**TASK GOAL:** Below, some lines carry pictures; leave those pictures out and retype exactly the lines from the one with "카카오 김세웅 AI 시너지" through the one with "Tên liên lạc".

**** GIVEN RECORDS

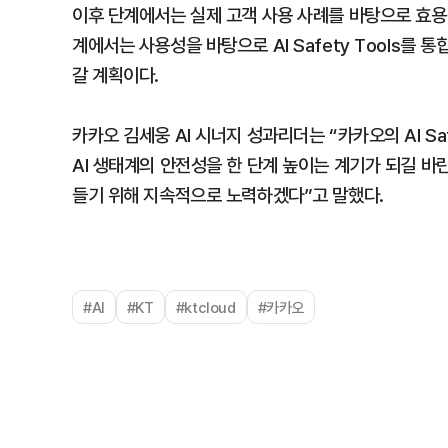
이후 단계에서는 실제 고객 사용 사례를 바탕으로 효용
계에서는 사용성을 바탕으로 AI Safety Tools를
갈 계획이다.
카카오 김세웅 AI 시너지 성과리더는 “카카오의 AI Sa
AI 생태계의 안전성을 한 단계 높이는 계기가 되길 바
들기 위해 지속적으로 노력하겠다”고 말했다.
#AI
#KT
#ktcloud
#카카오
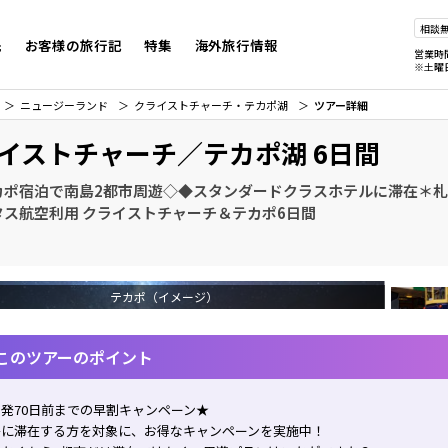
相談
先
お客様の旅行記
特集
海外旅行情報
営業時
※土曜
ニュージーランド
クライストチャーチ・テカポ湖
ツアー詳細
イストチャーチ／テカポ湖 6日間
カポ宿泊で南島2都市周遊◇◆スタンダードクラスホテルに滞在＊
タス航空利用 クライストチャーチ＆テカポ6日間
テカポ（イメージ）
このツアーのポイント
発70日前までの早割キャンペーン★
島に滞在する方を対象に、お得なキャンペーンを実施中！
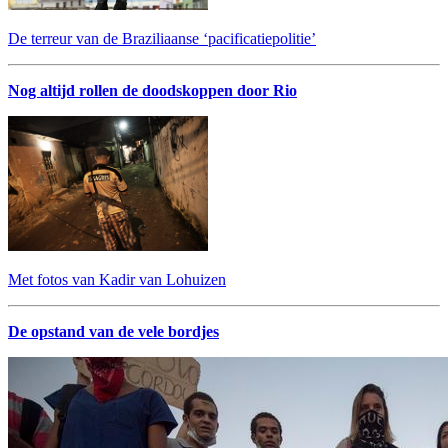
De terreur van de Braziliaanse ‘pacificatiepolitie’
Nog altijd rollen de doodskoppen door Rio
Met fotos van Kadir van Lohuizen
De opstand van de vele bordjes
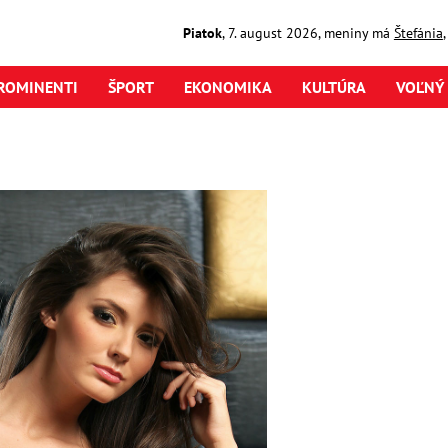
Piatok
,
7. august
2026
,
meniny má
Štefánia
ROMINENTI
ŠPORT
EKONOMIKA
KULTÚRA
VOĽNÝ 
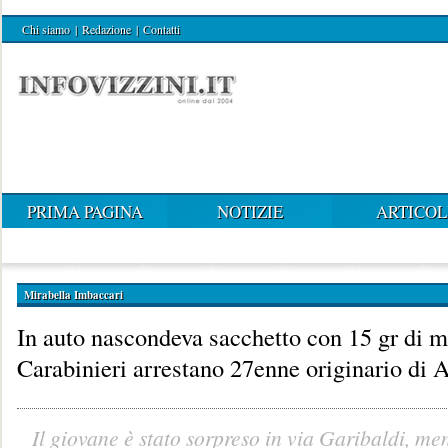
Chi siamo
|
Redazione
|
Contatti
PRIMA PAGINA
NOTIZIE
ARTICOL
Mirabella Imbaccari
In auto nascondeva sacchetto con 15 gr di m
Carabinieri arrestano 27enne originario di 
Il giovane è stato sorpreso in via Garibaldi, men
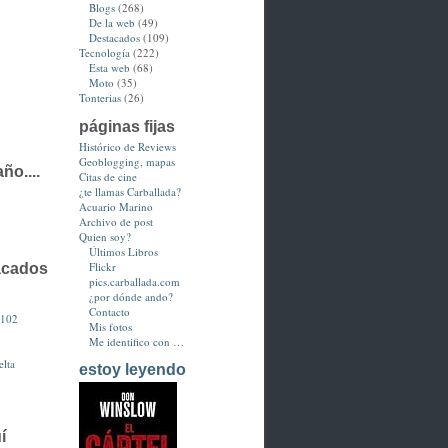
Blogs
(268)
De la web
(49)
Destacados
(109)
Tecnología
(222)
Esta web
(68)
Moto
(35)
Tonterias
(26)
páginas fijas
Histórico de Reviews
Geoblogging, mapas
ño....
Citas de cine
¿te llamas Carballada?
Acuario Marino
Archivo de post
Quien soy?
Últimos Libros
Flickr
acados
pics.carballada.com
¿por dónde ando?
Contacto
3102
Mis fotos
Me identifico con …
lta
estoy leyendo
í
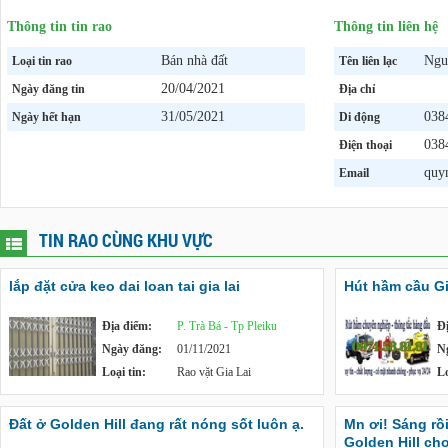
Thông tin tin rao
Thông tin liên hệ
Bán nhà đất
Ngu
Loại tin rao
Tên liên lạc
20/04/2021
Ngày đăng tin
Địa chỉ
31/05/2021
038
Ngày hết hạn
Di động
038
Điện thoại
quy
Email
TIN RAO CÙNG KHU VỰC
lắp đặt cửa keo dai loan tai gia lai
Hút hầm cầu Gi
Địa điểm:
P. Trà Bá - Tp Pleiku
Đ
Ngày đăng:
01/11/2021
N
Loại tin:
Rao vặt Gia Lai
Lo
Đất ở Golden Hill đang rất nóng sốt luôn ạ.
Mn ơi! Sáng rồi
Golden Hill ch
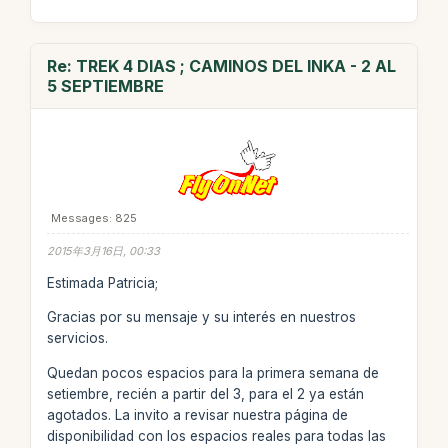
Re: TREK 4 DIAS ; CAMINOS DEL INKA - 2 AL
5 SEPTIEMBRE
Messages: 825
2015年3月16日, 00:33
Estimada Patricia;
Gracias por su mensaje y su interés en nuestros
servicios.
Quedan pocos espacios para la primera semana de
setiembre, recién a partir del 3, para el 2 ya están
agotados. La invito a revisar nuestra página de
disponibilidad con los espacios reales para todas las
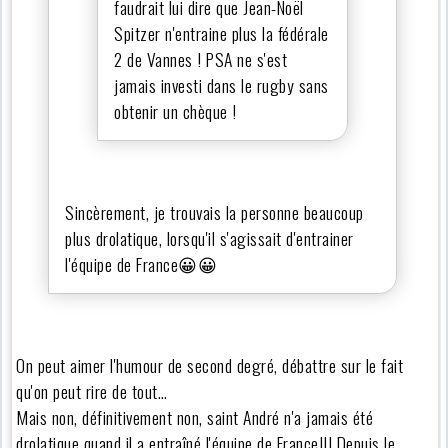
faudrait lui dire que Jean-Noël
Spitzer n'entraine plus la fédérale
2 de Vannes ! PSA ne s'est
jamais investi dans le rugby sans
obtenir un chèque !
Sincèrement, je trouvais la personne beaucoup
plus drolatique, lorsqu'il s'agissait d'entrainer
l'équipe de France😀😀
On peut aimer l'humour de second degré, débattre sur le fait
qu'on peut rire de tout…
Mais non, définitivement non, saint André n'a jamais été
drolatique quand il a entraîné l'équipe de France!!! Depuis le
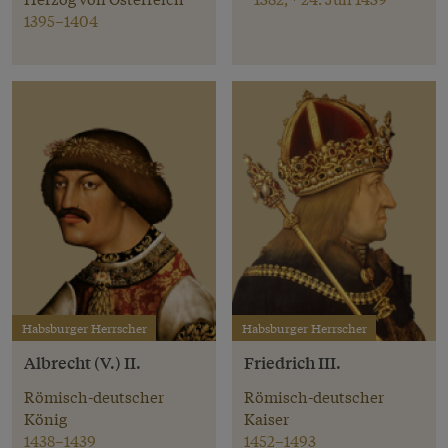
1395–1404
Habsburger Herrscher
Habsburger Herrscher
Albrecht (V.) II.
Friedrich III.
Römisch-deutscher
Römisch-deutscher
König
Kaiser
1438–1439
1452–1493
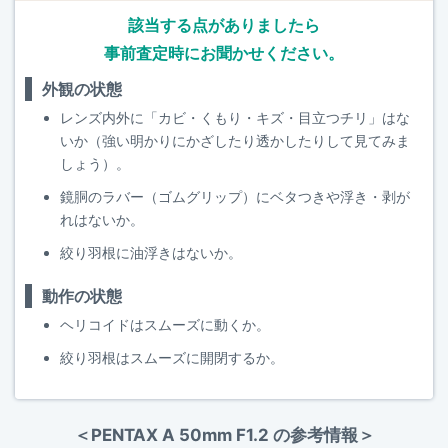
該当する点がありましたら
事前査定時にお聞かせください。
外観の状態
レンズ内外に「カビ・くもり・キズ・目立つチリ」はな
いか（強い明かりにかざしたり透かしたりして見てみま
しょう）。
鏡胴のラバー（ゴムグリップ）にベタつきや浮き・剥が
れはないか。
絞り羽根に油浮きはないか。
動作の状態
ヘリコイドはスムーズに動くか。
絞り羽根はスムーズに開閉するか。
＜PENTAX A 50mm F1.2 の参考情報＞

********

**THE ANSWER:**
카카오 김세웅 AI 시너지 성과리더는 “카카오의 AI Sa
AI 생태계의 안전성을 한 단계 높이는 계기가 되길 바
들기 위해 지속적으로 노력하겠다”고 말했다.
#AI
#KT
#ktcloud
#카카오
相談
先
お客様の旅行記
特集
海外旅行情報
営業時
※土曜
ニュージーランド
クライストチャーチ・テカポ湖
ツアー詳細
イストチャーチ／テカポ湖 6日間
カポ宿泊で南島2都市周遊◇◆スタンダードクラスホテルに滞在＊
タス航空利用 クライストチャーチ＆テカポ6日間
テカポ（イメージ）
このツアーのポイント
発70日前までの早割キャンペーン★
島に滞在する方を対象に、お得なキャンペーンを実施中！
De terreur van de Braziliaanse ‘pacificatiepolitie’
Nog altijd rollen de doodskoppen door Rio
Met fotos van Kadir van Lohuizen
De opstand van de vele bordjes
Piatok
,
7. august
2026
,
meniny má
Štefánia
ROMINENTI
ŠPORT
EKONOMIKA
KULTÚRA
VOĽNÝ 
Chi siamo
|
Redazione
|
Contatti
PRIMA PAGINA
NOTIZIE
ARTICOL
Mirabella Imbaccari
In auto nascondeva sacchetto con 15 gr di m
Carabinieri arrestano 27enne originario di 
Il giovane è stato sorpreso in via Garibaldi, men
Blogs
(268)
De la web
(49)
Destacados
(109)
Tecnología
(222)
Esta web
(68)
Moto
(35)
Tonterias
(26)
páginas fijas
Histórico de Reviews
Geoblogging, mapas
ño....
Citas de cine
¿te llamas Carballada?
Acuario Marino
Archivo de post
Quien soy?
Últimos Libros
Flickr
acados
pics.carballada.com
¿por dónde ando?
Contacto
3102
Mis fotos
Me identifico con …
lta
estoy leyendo
í
Thông tin tin rao
Thông tin liên hệ
Bán nhà đất
Ngu
Loại tin rao
Tên liên lạc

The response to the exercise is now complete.